Task prompt —
Line by line, transcribe the listing below exactly.

**** Dataset records ****

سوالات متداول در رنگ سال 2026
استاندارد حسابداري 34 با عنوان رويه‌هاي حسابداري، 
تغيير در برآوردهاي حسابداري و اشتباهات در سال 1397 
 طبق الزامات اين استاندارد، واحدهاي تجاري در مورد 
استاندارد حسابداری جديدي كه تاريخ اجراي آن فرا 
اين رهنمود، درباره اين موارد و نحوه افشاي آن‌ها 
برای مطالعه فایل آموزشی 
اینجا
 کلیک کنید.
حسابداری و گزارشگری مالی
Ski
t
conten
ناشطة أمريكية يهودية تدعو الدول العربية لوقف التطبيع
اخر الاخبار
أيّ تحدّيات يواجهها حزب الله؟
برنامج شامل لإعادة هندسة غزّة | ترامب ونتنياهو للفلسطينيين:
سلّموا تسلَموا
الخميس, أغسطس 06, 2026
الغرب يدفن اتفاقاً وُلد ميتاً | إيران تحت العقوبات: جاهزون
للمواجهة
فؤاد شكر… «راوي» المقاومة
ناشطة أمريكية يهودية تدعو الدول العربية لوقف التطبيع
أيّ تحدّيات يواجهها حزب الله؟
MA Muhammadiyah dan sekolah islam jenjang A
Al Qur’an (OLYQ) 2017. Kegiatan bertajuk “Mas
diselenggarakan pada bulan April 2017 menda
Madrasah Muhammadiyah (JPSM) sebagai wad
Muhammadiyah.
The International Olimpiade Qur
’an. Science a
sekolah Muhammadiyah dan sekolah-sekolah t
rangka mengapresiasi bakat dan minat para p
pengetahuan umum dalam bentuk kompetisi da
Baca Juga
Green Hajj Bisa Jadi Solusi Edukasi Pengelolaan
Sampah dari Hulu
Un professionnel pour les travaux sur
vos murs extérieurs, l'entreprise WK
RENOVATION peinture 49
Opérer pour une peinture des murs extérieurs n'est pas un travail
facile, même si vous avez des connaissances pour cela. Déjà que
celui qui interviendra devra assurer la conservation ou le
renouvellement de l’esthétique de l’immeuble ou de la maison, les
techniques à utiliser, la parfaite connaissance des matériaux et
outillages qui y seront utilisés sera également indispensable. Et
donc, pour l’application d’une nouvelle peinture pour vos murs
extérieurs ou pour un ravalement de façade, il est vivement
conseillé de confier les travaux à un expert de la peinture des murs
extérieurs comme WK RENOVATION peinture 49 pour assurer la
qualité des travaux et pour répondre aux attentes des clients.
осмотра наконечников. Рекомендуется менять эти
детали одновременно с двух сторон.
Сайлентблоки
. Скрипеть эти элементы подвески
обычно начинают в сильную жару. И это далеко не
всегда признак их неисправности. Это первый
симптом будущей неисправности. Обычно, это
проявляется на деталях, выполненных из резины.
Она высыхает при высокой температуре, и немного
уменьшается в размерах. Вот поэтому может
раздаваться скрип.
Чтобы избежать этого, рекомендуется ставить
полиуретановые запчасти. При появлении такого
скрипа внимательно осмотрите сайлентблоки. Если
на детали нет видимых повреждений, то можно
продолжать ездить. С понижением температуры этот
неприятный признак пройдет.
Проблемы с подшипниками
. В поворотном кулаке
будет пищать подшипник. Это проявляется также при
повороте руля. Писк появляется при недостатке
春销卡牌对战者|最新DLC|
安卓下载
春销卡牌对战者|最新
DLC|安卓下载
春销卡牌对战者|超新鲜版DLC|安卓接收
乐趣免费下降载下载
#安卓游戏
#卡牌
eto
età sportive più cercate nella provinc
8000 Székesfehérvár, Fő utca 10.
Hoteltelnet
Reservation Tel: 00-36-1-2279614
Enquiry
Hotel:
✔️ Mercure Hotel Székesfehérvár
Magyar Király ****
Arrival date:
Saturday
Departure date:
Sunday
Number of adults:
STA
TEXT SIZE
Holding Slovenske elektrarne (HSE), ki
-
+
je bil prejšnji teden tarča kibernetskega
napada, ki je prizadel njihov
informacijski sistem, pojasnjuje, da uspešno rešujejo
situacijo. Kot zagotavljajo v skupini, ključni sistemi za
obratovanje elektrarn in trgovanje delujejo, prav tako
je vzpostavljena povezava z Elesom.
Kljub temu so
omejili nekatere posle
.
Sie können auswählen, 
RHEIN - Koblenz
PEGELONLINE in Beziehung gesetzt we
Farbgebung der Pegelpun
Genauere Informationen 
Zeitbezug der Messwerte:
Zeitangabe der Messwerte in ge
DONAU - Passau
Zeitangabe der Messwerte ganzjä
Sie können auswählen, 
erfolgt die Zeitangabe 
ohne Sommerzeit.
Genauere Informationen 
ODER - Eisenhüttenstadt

****

Worked solution —
سوالات متداول در رنگ سال 2026
استاندارد حسابداري 34 با عنوان رويه‌هاي حسابداري، 
تغيير در برآوردهاي حسابداري و اشتباهات در سال 1397 
 طبق الزامات اين استاندارد، واحدهاي تجاري در مورد 
استاندارد حسابداری جديدي كه تاريخ اجراي آن فرا 
اين رهنمود، درباره اين موارد و نحوه افشاي آن‌ها 
برای مطالعه فایل آموزشی 
اینجا
 کلیک کنید.
حسابداری و گزارشگری مالی
Ski
t
conten
ناشطة أمريكية يهودية تدعو الدول العربية لوقف التطبيع
اخر الاخبار
أيّ تحدّيات يواجهها حزب الله؟
برنامج شامل لإعادة هندسة غزّة | ترامب ونتنياهو للفلسطينيين:
سلّموا تسلَموا
الخميس, أغسطس 06, 2026
الغرب يدفن اتفاقاً وُلد ميتاً | إيران تحت العقوبات: جاهزون
للمواجهة
فؤاد شكر… «راوي» المقاومة
ناشطة أمريكية يهودية تدعو الدول العربية لوقف التطبيع
أيّ تحدّيات يواجهها حزب الله؟
MA Muhammadiyah dan sekolah islam jenjang A
Al Qur’an (OLYQ) 2017. Kegiatan bertajuk “Mas
diselenggarakan pada bulan April 2017 menda
Madrasah Muhammadiyah (JPSM) sebagai wad
Muhammadiyah.
The International Olimpiade Qur
’an. Science a
sekolah Muhammadiyah dan sekolah-sekolah t
rangka mengapresiasi bakat dan minat para p
pengetahuan umum dalam bentuk kompetisi da
Baca Juga
Green Hajj Bisa Jadi Solusi Edukasi Pengelolaan
Sampah dari Hulu
Un professionnel pour les travaux sur
vos murs extérieurs, l'entreprise WK
RENOVATION peinture 49
Opérer pour une peinture des murs extérieurs n'est pas un travail
facile, même si vous avez des connaissances pour cela. Déjà que
celui qui interviendra devra assurer la conservation ou le
renouvellement de l’esthétique de l’immeuble ou de la maison, les
techniques à utiliser, la parfaite connaissance des matériaux et
outillages qui y seront utilisés sera également indispensable. Et
donc, pour l’application d’une nouvelle peinture pour vos murs
extérieurs ou pour un ravalement de façade, il est vivement
conseillé de confier les travaux à un expert de la peinture des murs
extérieurs comme WK RENOVATION peinture 49 pour assurer la
qualité des travaux et pour répondre aux attentes des clients.
осмотра наконечников. Рекомендуется менять эти
детали одновременно с двух сторон.
Сайлентблоки
. Скрипеть эти элементы подвески
обычно начинают в сильную жару. И это далеко не
всегда признак их неисправности. Это первый
симптом будущей неисправности. Обычно, это
проявляется на деталях, выполненных из резины.
Она высыхает при высокой температуре, и немного
уменьшается в размерах. Вот поэтому может
раздаваться скрип.
Чтобы избежать этого, рекомендуется ставить
полиуретановые запчасти. При появлении такого
скрипа внимательно осмотрите сайлентблоки. Если
на детали нет видимых повреждений, то можно
продолжать ездить. С понижением температуры этот
неприятный признак пройдет.
Проблемы с подшипниками
. В поворотном кулаке
будет пищать подшипник. Это проявляется также при
повороте руля. Писк появляется при недостатке
春销卡牌对战者|最新DLC|
安卓下载
春销卡牌对战者|最新
DLC|安卓下载
春销卡牌对战者|超新鲜版DLC|安卓接收
乐趣免费下降载下载
#安卓游戏
#卡牌
eto
età sportive più cercate nella provinc
8000 Székesfehérvár, Fő utca 10.
Hoteltelnet
Reservation Tel: 00-36-1-2279614
Enquiry
Hotel:
✔️ Mercure Hotel Székesfehérvár
Magyar Király ****
Arrival date:
Saturday
Departure date:
Sunday
Number of adults:
STA
TEXT SIZE
Holding Slovenske elektrarne (HSE), ki
-
+
je bil prejšnji teden tarča kibernetskega
napada, ki je prizadel njihov
informacijski sistem, pojasnjuje, da uspešno rešujejo
situacijo. Kot zagotavljajo v skupini, ključni sistemi za
obratovanje elektrarn in trgovanje delujejo, prav tako
je vzpostavljena povezava z Elesom.
Kljub temu so
omejili nekatere posle
.
Sie können auswählen, 
RHEIN - Koblenz
PEGELONLINE in Beziehung gesetzt we
Farbgebung der Pegelpun
Genauere Informationen 
Zeitbezug der Messwerte:
Zeitangabe der Messwerte in ge
DONAU - Passau
Zeitangabe der Messwerte ganzjä
Sie können auswählen, 
erfolgt die Zeitangabe 
ohne Sommerzeit.
Genauere Informationen 
ODER - Eisenhüttenstadt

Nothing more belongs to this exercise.